Identifying the data structure including trends and groups/clusters in geochemical problems is essential to discuss the origin of sources and processes from the observed variability of data. A rapidly increasing number and high dimensionality of recent geochemical data require efficient and accurate methods for capturing the data structure. For example, the two databases of GEOROC and PetDB contain ~382,000 sets of data in total. Jenner and O’Neil [2012] provided analysis of 60 elements in 616 ocean floor basaltic glasses. The structure including trends and groups of these data cannot be identified by graphical methods (e.g., Harker diagrams and identifying trends/groups based on them). As will be demonstrated, even 2-dimensional data may be misinterpreted by graphical methods.
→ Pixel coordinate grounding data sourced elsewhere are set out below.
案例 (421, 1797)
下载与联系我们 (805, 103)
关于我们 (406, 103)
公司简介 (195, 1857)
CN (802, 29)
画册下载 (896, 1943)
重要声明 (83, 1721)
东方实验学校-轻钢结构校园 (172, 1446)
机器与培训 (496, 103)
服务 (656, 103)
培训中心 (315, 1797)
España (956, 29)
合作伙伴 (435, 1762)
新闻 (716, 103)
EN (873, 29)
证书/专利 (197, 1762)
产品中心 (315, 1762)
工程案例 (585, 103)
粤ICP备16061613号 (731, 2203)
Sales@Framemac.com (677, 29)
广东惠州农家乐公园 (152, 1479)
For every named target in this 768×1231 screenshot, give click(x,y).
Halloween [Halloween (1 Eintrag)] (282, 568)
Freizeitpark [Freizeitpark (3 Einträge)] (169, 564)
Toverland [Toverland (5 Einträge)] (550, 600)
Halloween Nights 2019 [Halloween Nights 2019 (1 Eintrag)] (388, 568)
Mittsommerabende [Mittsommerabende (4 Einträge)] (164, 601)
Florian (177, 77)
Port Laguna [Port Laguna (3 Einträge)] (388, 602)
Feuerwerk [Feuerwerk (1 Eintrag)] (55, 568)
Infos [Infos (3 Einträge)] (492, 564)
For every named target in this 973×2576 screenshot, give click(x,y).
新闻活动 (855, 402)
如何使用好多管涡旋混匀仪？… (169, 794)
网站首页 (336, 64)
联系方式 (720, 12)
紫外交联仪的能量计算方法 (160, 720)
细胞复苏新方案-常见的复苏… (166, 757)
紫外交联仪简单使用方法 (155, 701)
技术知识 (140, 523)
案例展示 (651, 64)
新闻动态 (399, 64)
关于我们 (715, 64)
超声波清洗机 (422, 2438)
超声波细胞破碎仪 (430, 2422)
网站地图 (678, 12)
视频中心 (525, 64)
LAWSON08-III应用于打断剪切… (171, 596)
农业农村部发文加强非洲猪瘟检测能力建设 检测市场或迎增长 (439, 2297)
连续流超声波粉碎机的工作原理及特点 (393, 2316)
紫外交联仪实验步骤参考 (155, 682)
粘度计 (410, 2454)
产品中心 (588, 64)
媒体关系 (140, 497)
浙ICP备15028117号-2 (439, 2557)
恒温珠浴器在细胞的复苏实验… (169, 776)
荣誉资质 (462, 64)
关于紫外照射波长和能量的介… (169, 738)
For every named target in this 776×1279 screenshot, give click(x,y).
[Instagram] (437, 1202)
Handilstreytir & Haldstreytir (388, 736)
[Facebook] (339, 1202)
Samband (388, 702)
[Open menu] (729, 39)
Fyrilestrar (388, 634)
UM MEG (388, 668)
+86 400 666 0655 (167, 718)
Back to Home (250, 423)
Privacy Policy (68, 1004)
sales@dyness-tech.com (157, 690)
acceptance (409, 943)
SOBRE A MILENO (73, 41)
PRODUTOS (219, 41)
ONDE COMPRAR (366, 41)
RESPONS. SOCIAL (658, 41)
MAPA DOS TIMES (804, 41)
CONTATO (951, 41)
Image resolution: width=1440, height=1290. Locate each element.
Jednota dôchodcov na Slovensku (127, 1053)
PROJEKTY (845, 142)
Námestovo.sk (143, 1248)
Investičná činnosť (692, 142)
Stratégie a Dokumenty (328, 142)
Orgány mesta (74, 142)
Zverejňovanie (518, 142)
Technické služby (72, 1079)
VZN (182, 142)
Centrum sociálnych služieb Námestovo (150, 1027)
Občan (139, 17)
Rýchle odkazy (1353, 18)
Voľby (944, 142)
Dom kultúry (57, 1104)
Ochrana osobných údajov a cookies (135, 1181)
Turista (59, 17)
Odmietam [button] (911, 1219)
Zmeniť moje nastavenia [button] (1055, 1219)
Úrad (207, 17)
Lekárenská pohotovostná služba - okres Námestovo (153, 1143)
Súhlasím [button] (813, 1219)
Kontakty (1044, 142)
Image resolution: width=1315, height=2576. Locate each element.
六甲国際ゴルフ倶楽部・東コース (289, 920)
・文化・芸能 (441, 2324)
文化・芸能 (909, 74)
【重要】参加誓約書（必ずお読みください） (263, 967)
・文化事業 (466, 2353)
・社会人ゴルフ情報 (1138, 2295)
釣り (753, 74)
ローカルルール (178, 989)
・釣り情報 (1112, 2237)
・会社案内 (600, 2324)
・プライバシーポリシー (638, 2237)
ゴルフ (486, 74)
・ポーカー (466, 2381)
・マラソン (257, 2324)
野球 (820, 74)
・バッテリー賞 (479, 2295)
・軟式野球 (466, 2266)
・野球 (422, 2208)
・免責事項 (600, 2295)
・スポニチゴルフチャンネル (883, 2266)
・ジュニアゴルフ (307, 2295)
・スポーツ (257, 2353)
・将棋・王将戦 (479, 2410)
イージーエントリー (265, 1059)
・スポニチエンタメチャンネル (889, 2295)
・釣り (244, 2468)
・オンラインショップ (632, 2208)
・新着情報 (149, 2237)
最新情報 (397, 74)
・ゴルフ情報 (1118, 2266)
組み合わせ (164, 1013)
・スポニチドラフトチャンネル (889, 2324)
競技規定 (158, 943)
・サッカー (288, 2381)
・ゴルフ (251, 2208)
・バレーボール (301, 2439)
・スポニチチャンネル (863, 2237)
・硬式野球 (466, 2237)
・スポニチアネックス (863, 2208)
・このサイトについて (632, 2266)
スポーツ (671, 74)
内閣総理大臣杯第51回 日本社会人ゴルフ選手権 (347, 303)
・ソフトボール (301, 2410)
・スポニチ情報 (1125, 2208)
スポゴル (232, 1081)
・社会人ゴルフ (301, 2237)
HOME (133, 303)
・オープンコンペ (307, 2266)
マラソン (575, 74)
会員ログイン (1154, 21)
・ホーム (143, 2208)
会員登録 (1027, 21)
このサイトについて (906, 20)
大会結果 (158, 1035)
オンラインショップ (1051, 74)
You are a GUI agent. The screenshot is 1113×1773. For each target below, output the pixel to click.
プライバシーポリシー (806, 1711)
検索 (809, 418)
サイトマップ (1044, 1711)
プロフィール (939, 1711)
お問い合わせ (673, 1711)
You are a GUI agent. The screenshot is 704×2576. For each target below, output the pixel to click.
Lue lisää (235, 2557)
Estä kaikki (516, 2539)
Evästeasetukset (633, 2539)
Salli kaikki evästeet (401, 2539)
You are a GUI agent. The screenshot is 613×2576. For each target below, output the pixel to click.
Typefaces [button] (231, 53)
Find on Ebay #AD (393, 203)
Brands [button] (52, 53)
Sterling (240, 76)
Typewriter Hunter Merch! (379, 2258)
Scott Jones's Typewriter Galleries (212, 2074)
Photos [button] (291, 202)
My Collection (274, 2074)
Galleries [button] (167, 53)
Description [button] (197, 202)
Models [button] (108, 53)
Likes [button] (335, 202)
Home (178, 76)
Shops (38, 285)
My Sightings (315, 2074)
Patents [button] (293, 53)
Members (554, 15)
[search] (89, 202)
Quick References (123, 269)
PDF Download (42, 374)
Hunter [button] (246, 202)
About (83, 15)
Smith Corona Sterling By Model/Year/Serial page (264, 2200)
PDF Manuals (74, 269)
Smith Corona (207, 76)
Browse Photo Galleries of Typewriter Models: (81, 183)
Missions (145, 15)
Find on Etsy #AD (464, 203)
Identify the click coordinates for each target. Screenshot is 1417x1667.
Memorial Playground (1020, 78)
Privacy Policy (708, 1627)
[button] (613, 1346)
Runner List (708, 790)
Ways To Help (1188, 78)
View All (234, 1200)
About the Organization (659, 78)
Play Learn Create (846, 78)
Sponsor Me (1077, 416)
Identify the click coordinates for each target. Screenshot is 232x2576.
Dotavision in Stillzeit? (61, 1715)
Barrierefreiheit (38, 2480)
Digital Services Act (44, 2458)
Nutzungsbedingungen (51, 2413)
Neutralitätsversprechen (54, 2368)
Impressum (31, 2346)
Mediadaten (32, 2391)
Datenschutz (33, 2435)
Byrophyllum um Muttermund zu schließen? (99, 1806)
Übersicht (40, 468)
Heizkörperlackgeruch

Here we propose a new multivariate statistical method that combines three conventional but powerful methods to capture the true structure of multivariate data [Iwamori et al., 2017, doi:10.1002/2016gc006663]; they are k-means cluster analysis (KCA), principal component analysis (PCA), and independent component analysis (ICA). The reasons for selecting the three methods are (i) KCA and PCA are probably the most fundamental yet powerful tools for multivariate analyses; (ii) ICA is not as common as PCA but is a unique tool for identifying hidden independent structures; and (iii) the three methods are newly found to be closely related and can be integrated to analyze the data effectively. In this study, we first describe the relationship of these three methods to elucidate the entire data structure based mainly on synthetic data. We apply this to a natural data set of isotopic compositions of basalts for which ICA has been performed. On the basis of the results, an effective combination of the methods is clarified, for which we provide an Excel program “KCA” at both doi:10.1002/2016gc006663 and http://dsap.jamstec.go.jp/ to allow readers to test and apply the program to individual problems.